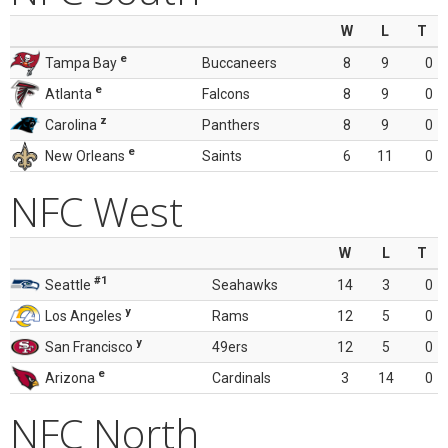
W
L
T
e
Tampa Bay
Buccaneers
8
9
0
e
Atlanta
Falcons
8
9
0
z
Carolina
Panthers
8
9
0
e
New Orleans
Saints
6
11
0
NFC West
W
L
T
#1
Seattle
Seahawks
14
3
0
y
Los Angeles
Rams
12
5
0
y
San Francisco
49ers
12
5
0
e
Arizona
Cardinals
3
14
0
NFC North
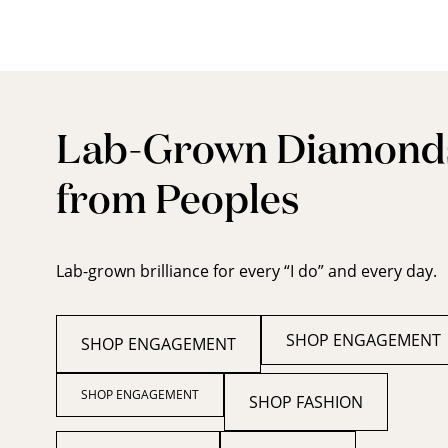
Lab-Grown Diamond
from Peoples
Lab-grown brilliance for every “I do” and every day.
SHOP ENGAGEMENT
SHOP ENGAGEMENT
SHOP ENGAGEMENT
SHOP FASHION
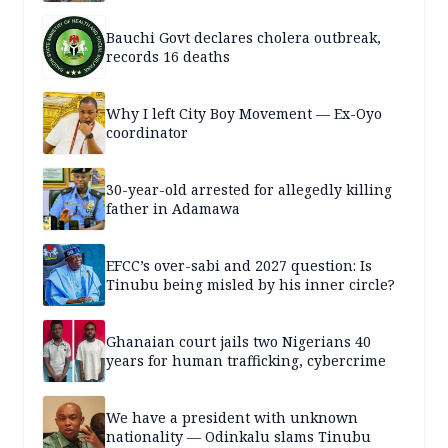
Bauchi Govt declares cholera outbreak,
records 16 deaths
Why I left City Boy Movement — Ex-Oyo
coordinator
30-year-old arrested for allegedly killing
father in Adamawa
EFCC’s over-sabi and 2027 question: Is
Tinubu being misled by his inner circle?
Ghanaian court jails two Nigerians 40
years for human trafficking, cybercrime
We have a president with unknown
nationality — Odinkalu slams Tinubu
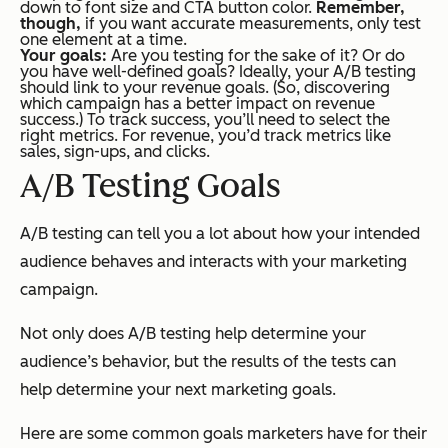
down to font size and CTA button color.
Remember,
though,
if you want accurate measurements, only test
one
element at a time.
Your goals:
Are you testing for the sake of it? Or do
you have well-defined goals? Ideally, your A/B testing
should link to your revenue goals. (So, discovering
which campaign has a better impact on revenue
success.) To track success, you’ll need to select the
right metrics. For revenue, you’d track metrics like
sales, sign-ups, and clicks.
A/B Testing Goals
A/B testing can tell you a lot about how your intended
audience behaves and interacts with your marketing
campaign.
Not only does A/B testing help determine your
audience’s behavior, but the results of the tests can
help determine your next marketing goals.
Here are some common goals marketers have for their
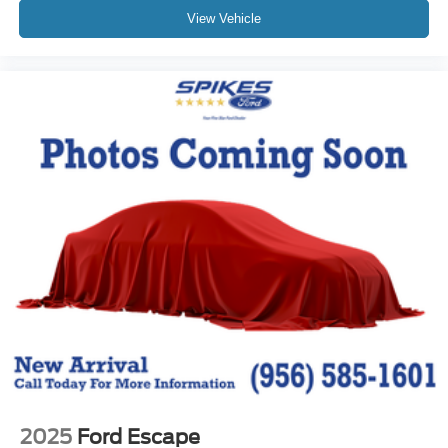
View Vehicle
2025
Ford Escape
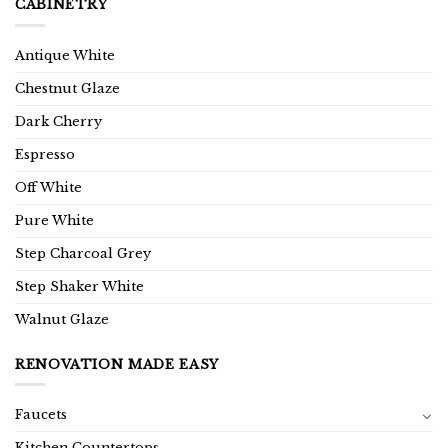
CABINETRY
Antique White
Chestnut Glaze
Dark Cherry
Espresso
Off White
Pure White
Step Charcoal Grey
Step Shaker White
Walnut Glaze
RENOVATION MADE EASY
Faucets
Kitchen Countertops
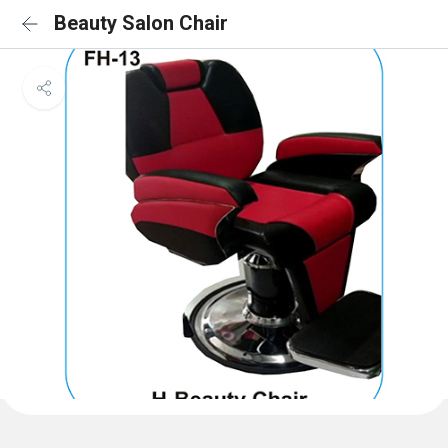
Beauty Salon Chair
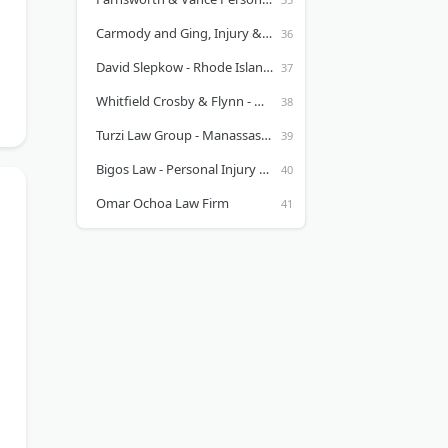
Carmody and Ging, Injury & Accident Lawyers
David Slepkow - Rhode Island personal injury attorney
Whitfield Crosby & Flynn - Madisonville Personal Injury Lawyer
Turzi Law Group - Manassas & Alexandria Personal Injury Lawyer
Bigos Law - Personal Injury Lawyers
Omar Ochoa Law Firm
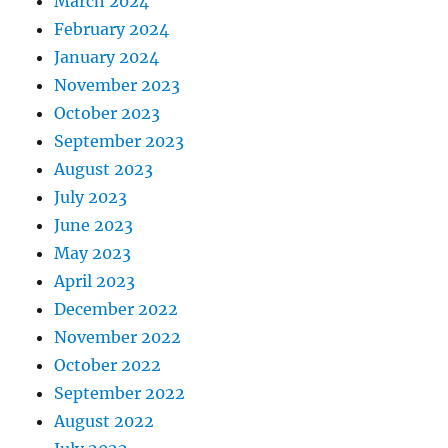
March 2024
February 2024
January 2024
November 2023
October 2023
September 2023
August 2023
July 2023
June 2023
May 2023
April 2023
December 2022
November 2022
October 2022
September 2022
August 2022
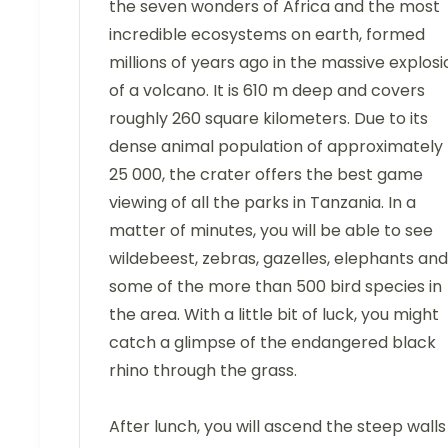
the seven wonders of Africa and the most
incredible ecosystems on earth, formed
millions of years ago in the massive explosi
of a volcano. It is 610 m deep and covers
roughly 260 square kilometers. Due to its
dense animal population of approximately
25 000, the crater offers the best game
viewing of all the parks in Tanzania. In a
matter of minutes, you will be able to see
wildebeest, zebras, gazelles, elephants and
some of the more than 500 bird species in
the area. With a little bit of luck, you might
catch a glimpse of the endangered black
rhino through the grass.
After lunch, you will ascend the steep walls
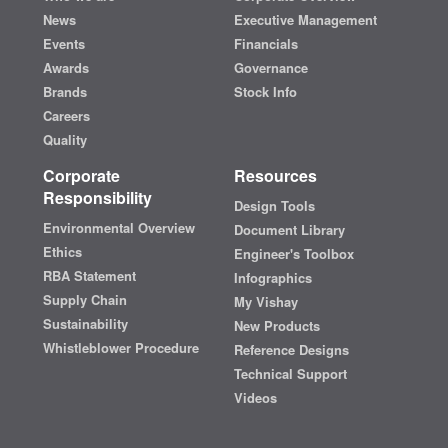
News
Executive Management
Events
Financials
Awards
Governance
Brands
Stock Info
Careers
Quality
Corporate
Resources
Responsibility
Design Tools
Environmental Overview
Document Library
Ethics
Engineer's Toolbox
RBA Statement
Infographics
Supply Chain
My Vishay
Sustainability
New Products
Whistleblower Procedure
Reference Designs
Technical Support
Videos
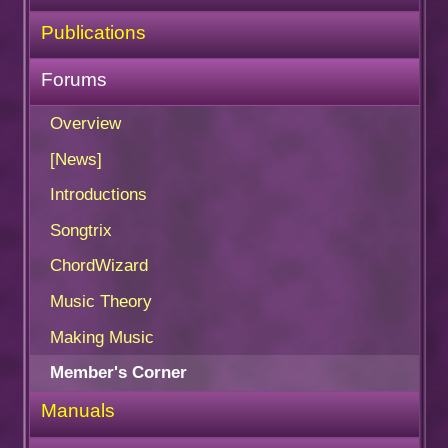
Publications
Forums
Overview
[News]
Introductions
Songtrix
ChordWizard
Music Theory
Making Music
Member's Corner
Manuals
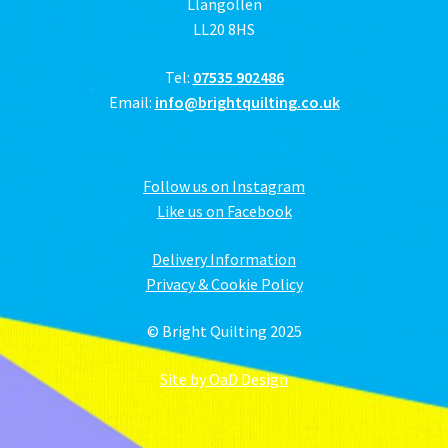
Llangollen
LL20 8HS
Tel:
07535 902486
Email:
info@brightquilting.co.uk
Follow us on Instagram
Like us on Facebook
Delivery Information
Privacy & Cookie Policy
© Bright Quilting 2025
Site by OaD Design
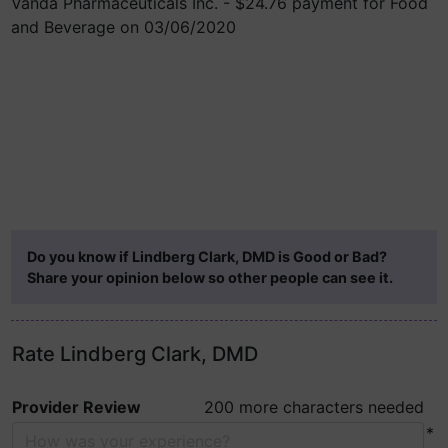
Vanda Pharmaceuticals Inc. - $24.76 payment for Food
and Beverage on 03/06/2020
Do you know if Lindberg Clark, DMD is Good or Bad?
Share your opinion below so other people can see it.
Rate Lindberg Clark, DMD
Provider Review
200 more characters needed
*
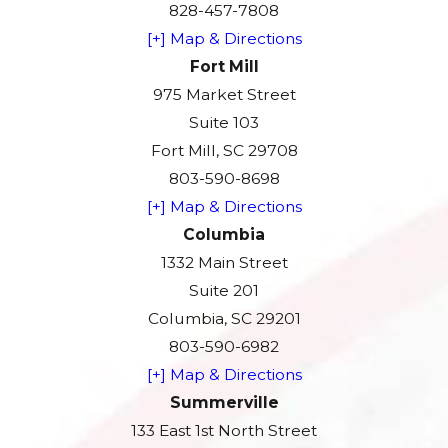
828-457-7808
[+] Map & Directions
Fort Mill
975 Market Street
Suite 103
Fort Mill, SC 29708
803-590-8698
[+] Map & Directions
Columbia
1332 Main Street
Suite 201
Columbia, SC 29201
803-590-6982
[+] Map & Directions
Summerville
133 East 1st North Street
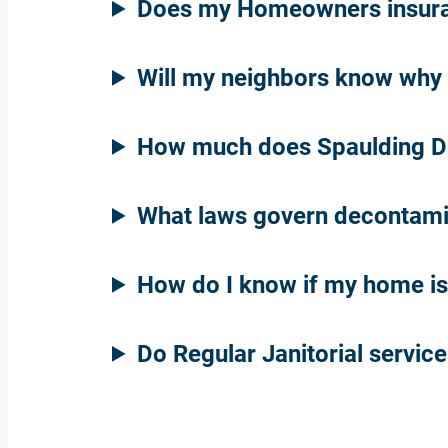
Does my Homeowners insuran
Will my neighbors know why 
How much does Spaulding De
What laws govern decontami
How do I know if my home i
Do Regular Janitorial servic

> _Task description_:
Retype all the records shown above, character for character. Omit every picture.

> _Response to this exercise_:
W
L
T
e
Tampa Bay
Buccaneers
8
9
0
e
Atlanta
Falcons
8
9
0
z
Carolina
Panthers
8
9
0
e
New Orleans
Saints
6
11
0
NFC West
W
L
T
#1
Seattle
Seahawks
14
3
0
y
Los Angeles
Rams
12
5
0
y
San Francisco
49ers
12
5
0
e
Arizona
Cardinals
3
14
0
NFC North
Lab-Grown Diamond
from Peoples
Lab-grown brilliance for every “I do” and every day.
SHOP ENGAGEMENT
SHOP ENGAGEMENT
SHOP ENGAGEMENT
SHOP FASHION
Bauchi Govt declares cholera outbreak,
records 16 deaths
Why I left City Boy Movement — Ex-Oyo
coordinator
30-year-old arrested for allegedly killing
father in Adamawa
EFCC’s over-sabi and 2027 question: Is
Tinubu being misled by his inner circle?
Ghanaian court jails two Nigerians 40
years for human trafficking, cybercrime
We have a president with unknown
nationality — Odinkalu slams Tinubu
down to font size and CTA button color.
Remember,
though,
if you want accurate measurements, only test
one
element at a time.
Your goals:
Are you testing for the sake of it? Or do
you have well-defined goals? Ideally, your A/B testing
should link to your revenue goals. (So, discovering
which campaign has a better impact on revenue
success.) To track success, you’ll need to select the
right metrics. For revenue, you’d track metrics like
sales, sign-ups, and clicks.
A/B Testing Goals
A/B testing can tell you a lot about how your intended
audience behaves and interacts with your marketing
campaign.
Not only does A/B testing help determine your
audience’s behavior, but the results of the tests can
help determine your next marketing goals.
Here are some common goals marketers have for their
View Vehicle
2025
Ford Escape
CABINETRY
Antique White
Chestnut Glaze
Dark Cherry
Espresso
Off White
Pure White
Step Charcoal Grey
Step Shaker White
Walnut Glaze
RENOVATION MADE EASY
Faucets
Kitchen Countertops
Beauty Salon Chair
Carmody and Ging, Injury & Accident Lawyers
David Slepkow - Rhode Island personal injury attorney
Whitfield Crosby & Flynn - Madisonville Personal Injury Lawyer
Turzi Law Group - Manassas & Alexandria Personal Injury Lawyer
Bigos Law - Personal Injury Lawyers
Omar Ochoa Law Firm
March 2024
February 2024
January 2024
November 2023
October 2023
September 2023
August 2023
July 2023
June 2023
May 2023
April 2023
December 2022
November 2022
October 2022
September 2022
August 2022
the seven wonders of Africa and the most
incredible ecosystems on earth, formed
millions of years ago in the massive explosi
of a volcano. It is 610 m deep and covers
roughly 260 square kilometers. Due to its
dense animal population of approximately
25 000, the crater offers the best game
viewing of all the parks in Tanzania. In a
matter of minutes, you will be able to see
wildebeest, zebras, gazelles, elephants and
some of the more than 500 bird species in
the area. With a little bit of luck, you might
catch a glimpse of the endangered black
rhino through the grass.
After lunch, you will ascend the steep walls
News
Executive Management
Events
Financials
Awards
Governance
Brands
Stock Info
Careers
Quality
Corporate
Resources
Responsibility
Design Tools
Environmental Overview
Document Library
Ethics
Engineer's Toolbox
RBA Statement
Infographics
Supply Chain
My Vishay
Sustainability
New Products
Whistleblower Procedure
Reference Designs
Technical Support
Videos
Publications
Forums
Overview
[News]
Introductions
Songtrix
ChordWizard
Music Theory
Making Music
Member's Corner
Manuals
Llangollen
LL20 8HS
Tel:
07535 902486
Email:
info@brightquilting.co.uk
Follow us on Instagram
Like us on Facebook
Delivery Information
Privacy & Cookie Policy
© Bright Quilting 2025
Site by OaD Design
Vanda Pharmaceuticals Inc. - $24.76 payment for Food
and Beverage on 03/06/2020
Do you know if Lindberg Clark, DMD is Good or Bad?
Share your opinion below so other people can see it.
Rate Lindberg Clark, DMD
Provider Review
200 more characters needed
*
828-457-7808
[+] Map & Directions
Fort Mill
975 Market Street
Suite 103
Fort Mill, SC 29708
803-590-8698
[+] Map & Directions
Columbia
1332 Main Street
Suite 201
Columbia, SC 29201
803-590-6982
[+] Map & Directions
Summerville
133 East 1st North Street
Does my Homeowners insuran
Will my neighbors know why 
How much does Spaulding De
What laws govern decontami
How do I know if my home i
Do Regular Janitorial servic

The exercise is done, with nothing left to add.